Indian lawyer, political and social leader

Advocate Nasiruddin (1892–1949) was a lawyer, political and social leader from Bhopal state. He was popularly known as 'Vakil Nasiruddin' as "Vakil' in Urdu stands for 'Advocate'.

==Biography==
His father, Saaduddin, died when he was a toddler. In 1901, when he was 8–9 years old, his mother, Mustaqimun Nisan, took him from Tijara to Bhopal state, where more opportunities for education and job were there. He chose his career as a lawyer and cleared the law examination in 1920. On 1 May 1922 when the High Court of the Bhopal State was started, he took 'First-grade Lawyer' degree from the newly created Bhopal High Court. Because of inborn talent and rational approach in legal decision, he attained not only a very good reputation but also proved himself a competent lawyer in very early age. His name was amongst the uppermost experts of law in the whole Central India Agency. In the State of Bhopal, his advice was sought in almost every legal case. Later of his life during the Undivided India, he was a leading practitioner of law and was amongst the topmost advocates.

==Few legal cases==
He was one of the eminent lawyers during his professional career and conducted some very important cases. In one of the famous legal case between the brother and wife of Muhammad Ismail Ali Khan Tonk, he was at the side of Begum Anwar Jahan (daughter of General Abdul Qayyum Khan and wife of Muhammad Ismail Ali Khan Tonk). With him Barrister Abdul Majeed Khwaja while, in the opponent group at the side of the brother of Ismail Ali Khan Tonk, Advocate Muhammad Ali Jinnah was there. It was also the first visit of Muhammad Ali Jinnah to Bhopal as advocate.

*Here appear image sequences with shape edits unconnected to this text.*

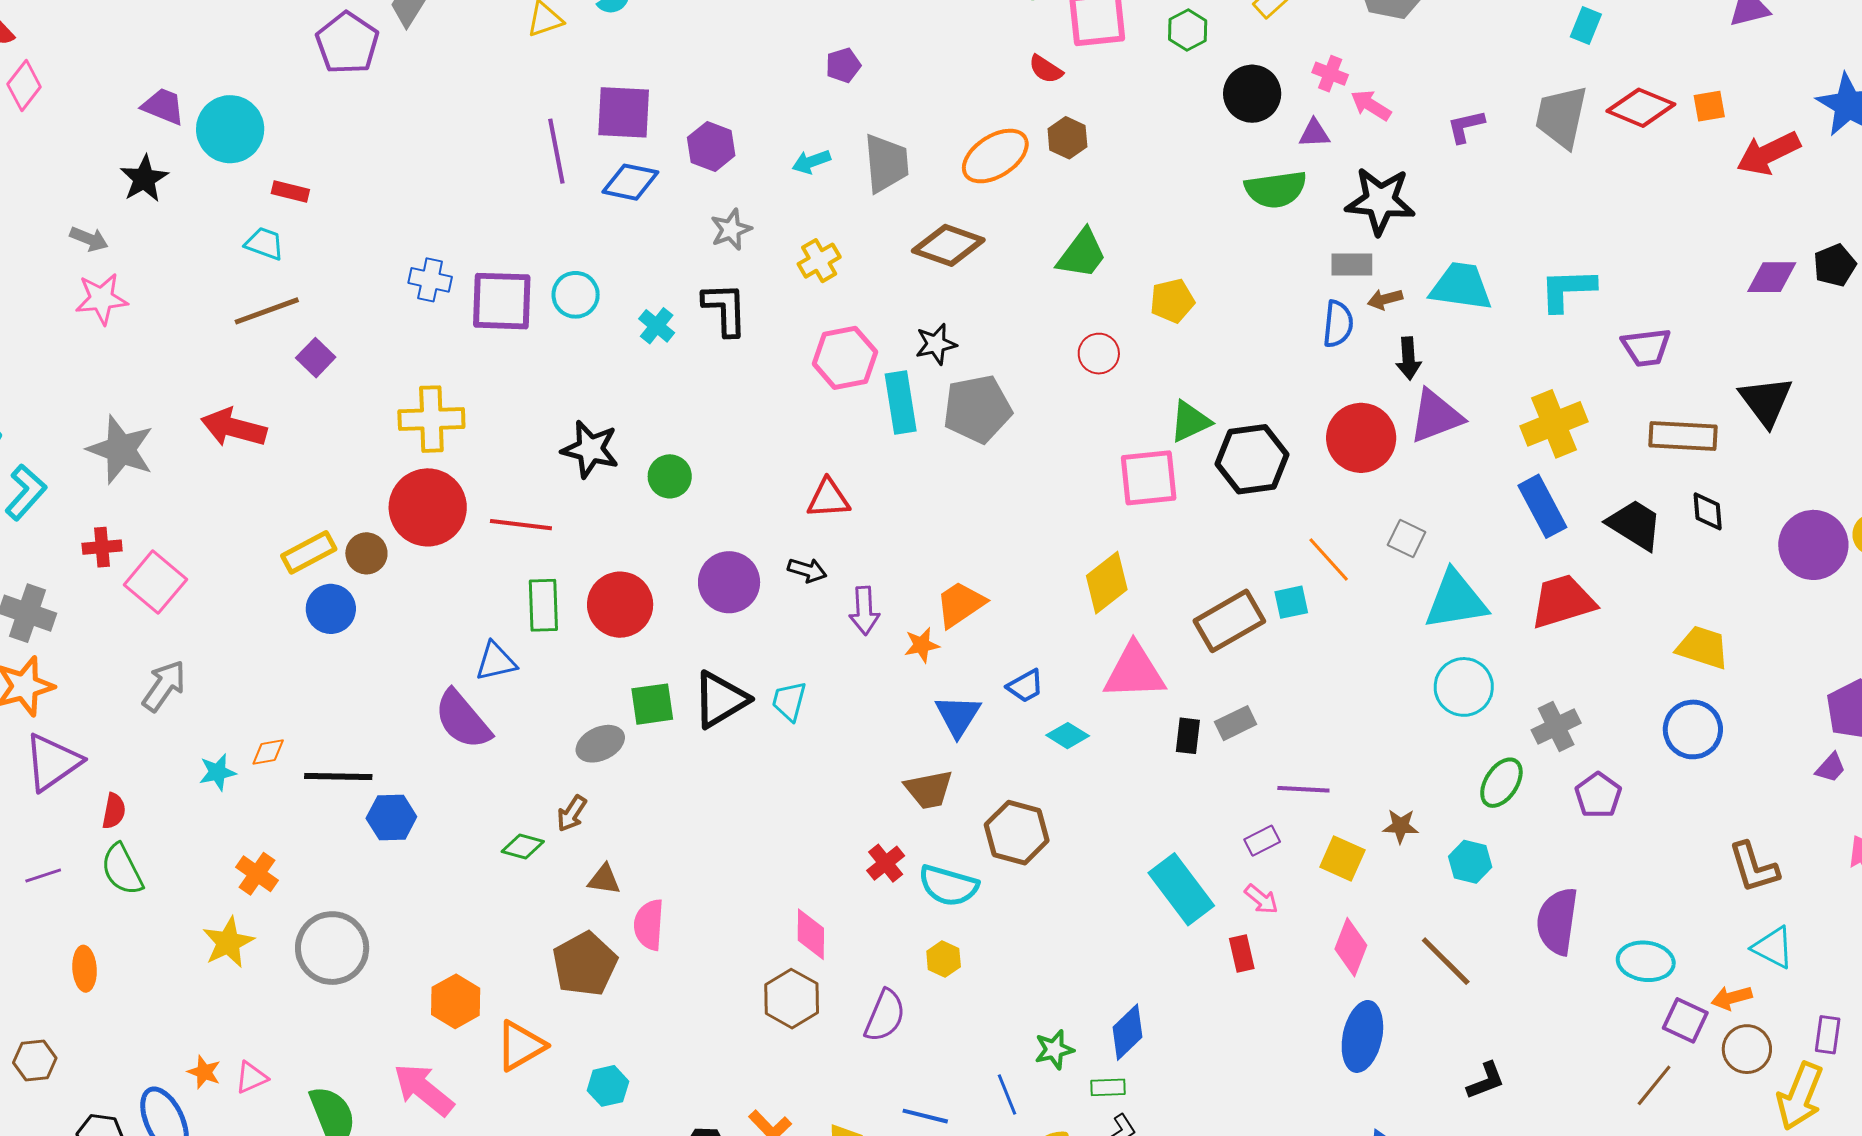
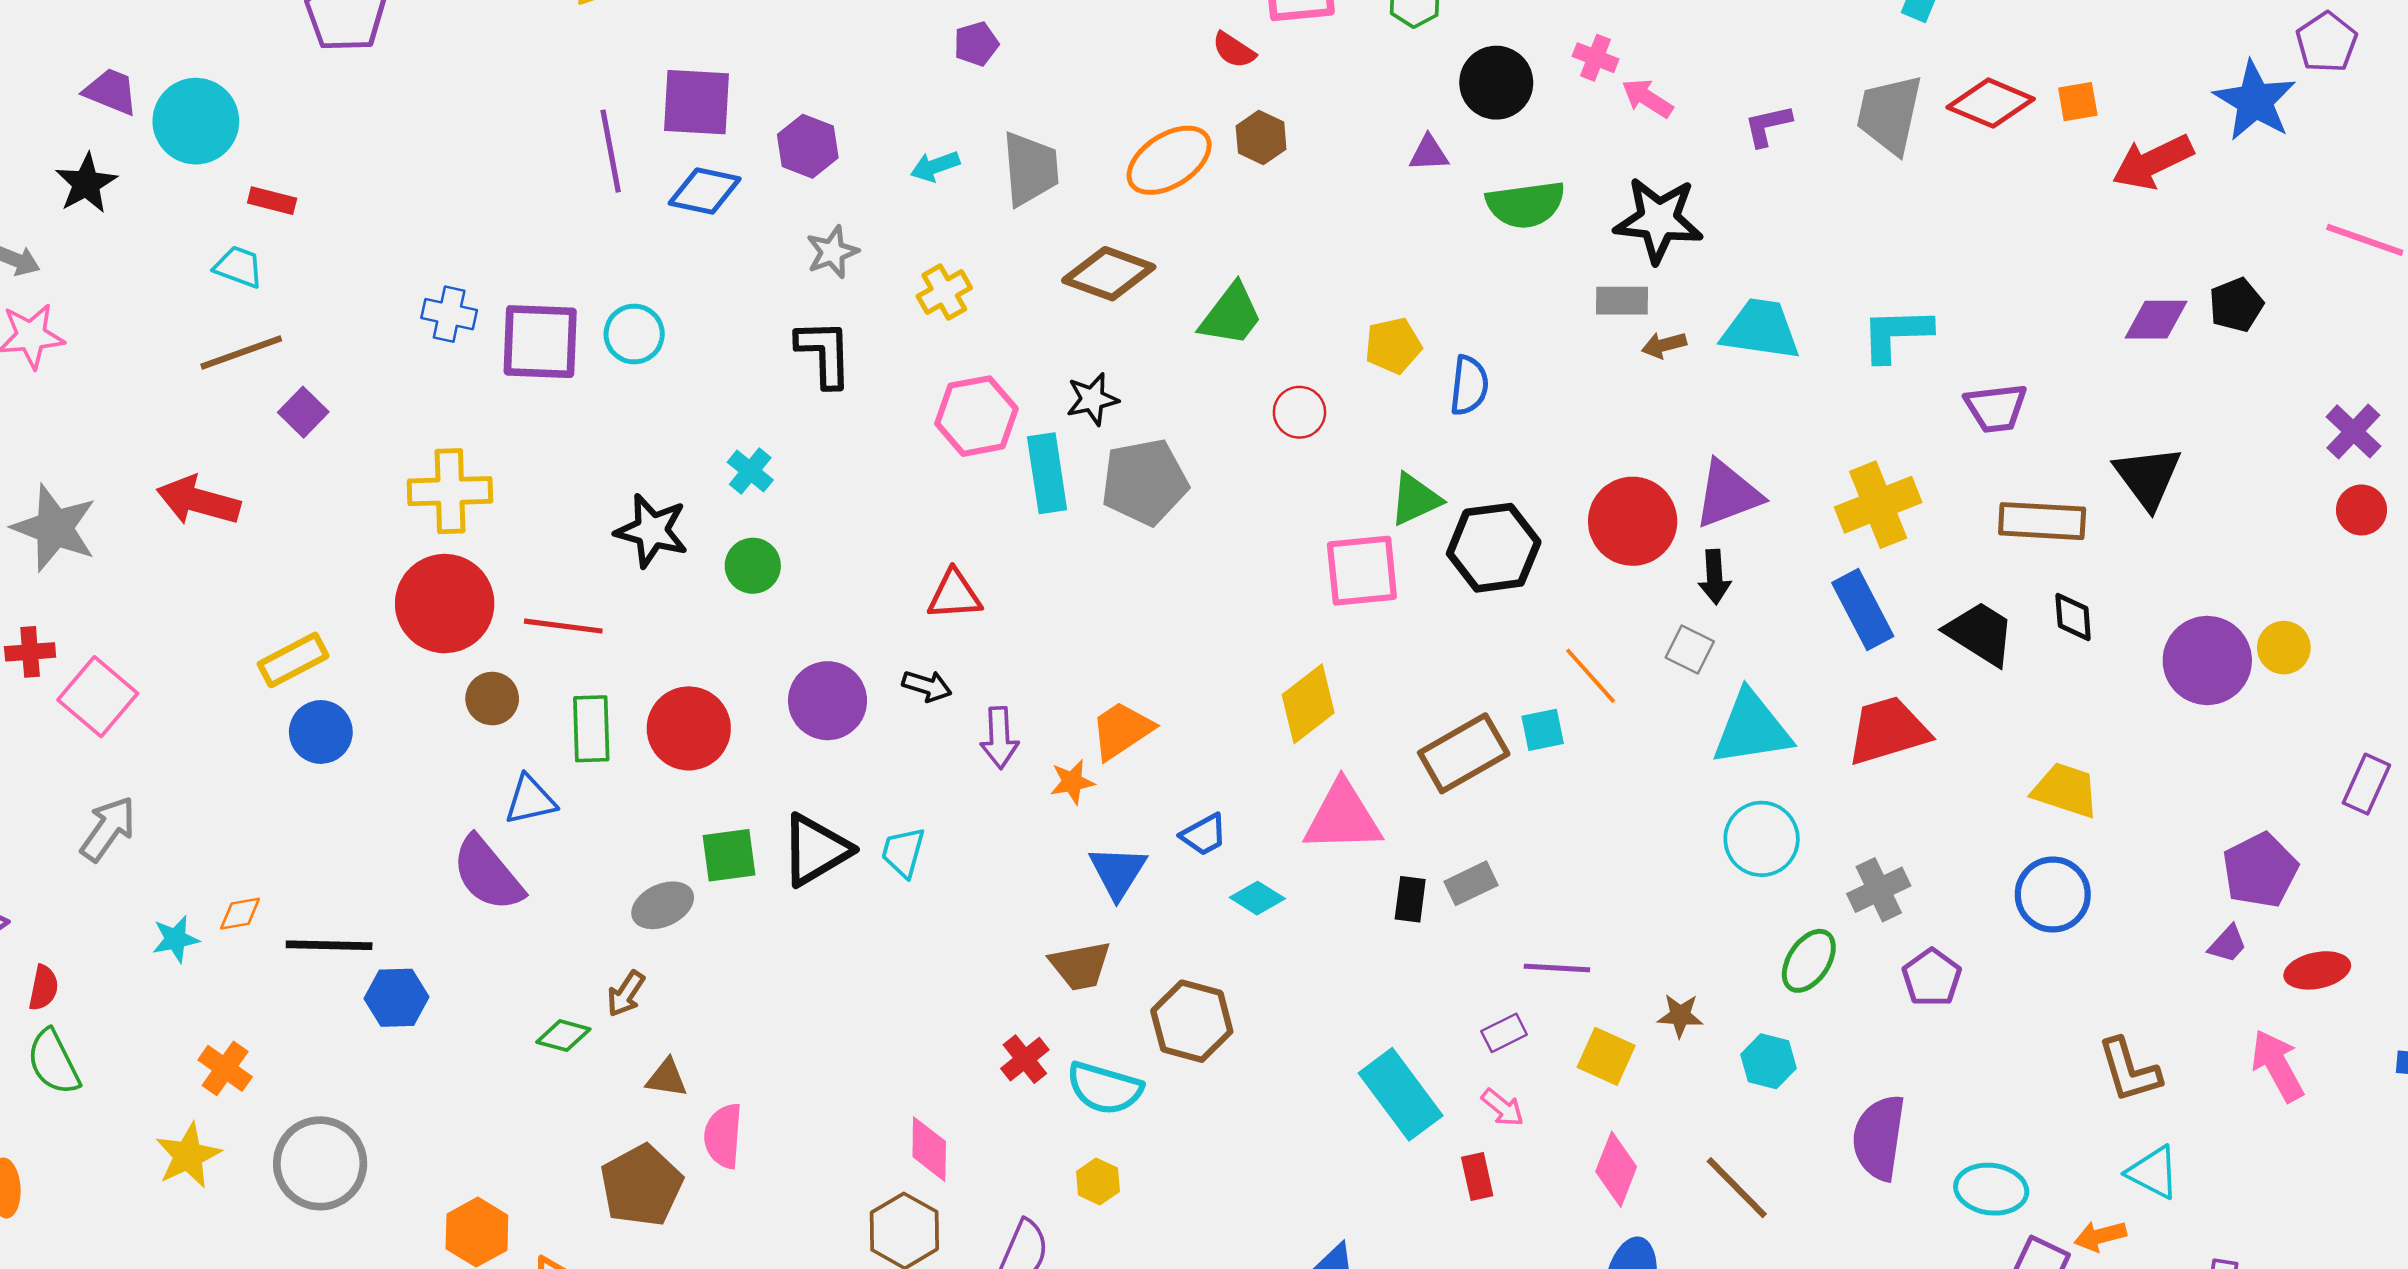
purple triangle: (1314, 133) -> (1429, 153), moved
green trapezoid: (1082, 254) -> (1231, 315), moved
blue semicircle: (1338, 324) -> (1469, 385), moved
cyan cross: (657, 326) -> (750, 471), moved
black arrow: (1408, 358) -> (1715, 577), moved
brown circle: (366, 553) -> (492, 699), moved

In the second famous case, when the Government of Bhopal state appealed against the decision of creating the 'Obaidullah Khan Scholarship' by his family members Nawabzadah Rashiduzzafar Khan and Saeeduz Zafar Khan. Advocate Nasiruddin, Muhammad Ali Jinnah, Chaudhry Khaliquzzaman and Barrister Wasim (from Lucknow) took part in the deliberation from the side of the Government of Bhopal while on the other side, Sir Vazir Hasan, Chowdhry Nematullah (Lucknow) and Tej Bahadur Sapru participated.

==Politics==
Advocate Nasiruddin is a famous example of a lawyer-turned-politician in Bhopal state. He was elected as member of the Municipal committee and remained its member consecutively for 12 years. He was also elected as Vice-chairman of Baldia Municipality (Municipal administration). He won the election of Legislative Council in 1934 (MLC). He was the member of Constitution Committee, which was formed by Nawab Hamidullah Khan for framing the constitution of Bhopal state. He was member of the managing committee of the 'Juditional Club' and remained as president of the Bar Association of Bhopal for several years.

==Titles and honour==
He was awarded the title "Najmul Insha" by the Bhopal state. His active participation and services that he rendered for Civil defense and National Guard during the World War II was greatly acknowledged officially by the Bhopal state Government.

==Literary and sports activities==
Advocate Nasiruddin used to take keen interest in literary activities. He was a voracious reader. He along with Advocate Abdur Raqib Alvi also started a weekly newspaper "Rahbar" in 1946 from Bhopal. Sayyad Abdul Raqib Alvi was the General Secretary of Bhopal Muslim League. He made an appeal on 21 June 1947 to make donation to the Pakistan fund because Qaide Azam had appealed for Pakistan fund

Advocate Nasiruddin also took interest in sports. His favourite game was chess in which he gained both name and fame in the Bhopal state.

==Death and legacy==
He died at the age of 57 on 14 February 1949 and left no issues. Bar Association of Bhopal of which he was the president for several years, in its condolence note entitled him as 'Bhopal ka Sapru' (after the name of Tej Bahadur Sapru).